**YOUR ASSIGNMENT**
From the records, pick out and copy each line containing "chat".

━━━━━━

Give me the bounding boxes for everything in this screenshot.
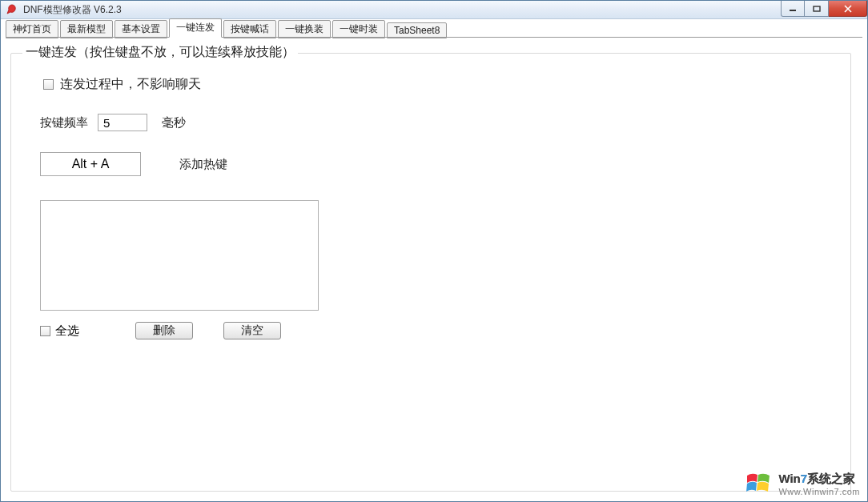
tab-label: 最新模型 <box>67 23 106 34</box>
tab-label: 按键喊话 <box>231 23 269 34</box>
minimize-button[interactable] <box>781 1 805 17</box>
select-all-checkbox[interactable] <box>40 326 50 336</box>
tabstrip: 神灯首页 最新模型 基本设置 一键连发 按键喊话 一键换装 一键时装 TabSh… <box>1 19 867 38</box>
tab-switch-fashion[interactable]: 一键时装 <box>332 20 385 38</box>
chat-unaffected-label: 连发过程中，不影响聊天 <box>60 76 201 93</box>
tab-key-shout[interactable]: 按键喊话 <box>223 20 276 38</box>
tab-label: 一键时装 <box>340 23 378 34</box>
titlebar[interactable]: DNF模型修改器 V6.2.3 <box>1 1 867 19</box>
tab-label: 神灯首页 <box>13 23 51 34</box>
frequency-unit: 毫秒 <box>162 115 186 131</box>
tab-rapid-fire[interactable]: 一键连发 <box>169 18 222 38</box>
window-controls <box>781 1 867 17</box>
tab-label: 一键连发 <box>176 22 215 33</box>
button-label: 删除 <box>153 323 175 338</box>
svg-rect-0 <box>790 10 796 11</box>
delete-button[interactable]: 删除 <box>135 322 193 339</box>
window-title: DNF模型修改器 V6.2.3 <box>23 3 122 17</box>
chat-unaffected-checkbox[interactable] <box>43 79 54 90</box>
clear-button[interactable]: 清空 <box>223 322 281 339</box>
group-title: 一键连发（按住键盘不放，可以连续释放技能） <box>22 44 298 61</box>
app-icon <box>6 3 18 16</box>
hotkey-listbox[interactable] <box>40 200 319 311</box>
frequency-input[interactable] <box>98 114 147 131</box>
tab-latest-models[interactable]: 最新模型 <box>60 20 113 38</box>
svg-rect-1 <box>814 6 820 11</box>
rapid-fire-group: 一键连发（按住键盘不放，可以连续释放技能） 连发过程中，不影响聊天 按键频率 毫… <box>10 53 851 492</box>
close-button[interactable] <box>829 1 867 17</box>
frequency-label: 按键频率 <box>40 115 88 131</box>
select-all-label: 全选 <box>55 323 79 339</box>
client-area: 一键连发（按住键盘不放，可以连续释放技能） 连发过程中，不影响聊天 按键频率 毫… <box>1 38 867 501</box>
tab-label: 一键换装 <box>285 23 323 34</box>
tab-label: 基本设置 <box>122 23 160 34</box>
app-window: DNF模型修改器 V6.2.3 神灯首页 最新模型 基本设置 一键连发 按键喊话… <box>0 0 868 502</box>
tab-sheet8[interactable]: TabSheet8 <box>387 22 447 38</box>
tab-basic-settings[interactable]: 基本设置 <box>115 20 167 38</box>
tab-home[interactable]: 神灯首页 <box>6 20 58 38</box>
hotkey-input[interactable] <box>40 152 141 176</box>
tab-switch-gear[interactable]: 一键换装 <box>278 20 331 38</box>
tab-label: TabSheet8 <box>394 25 440 36</box>
add-hotkey-label: 添加热键 <box>179 157 227 172</box>
button-label: 清空 <box>241 323 263 338</box>
maximize-button[interactable] <box>805 1 829 17</box>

━━━━━━

**OUTPUT OF THE EXERCISE**
chat-unaffected-label: 连发过程中，不影响聊天 <box>60 76 201 93</box>
chat-unaffected-checkbox[interactable] <box>43 79 54 90</box>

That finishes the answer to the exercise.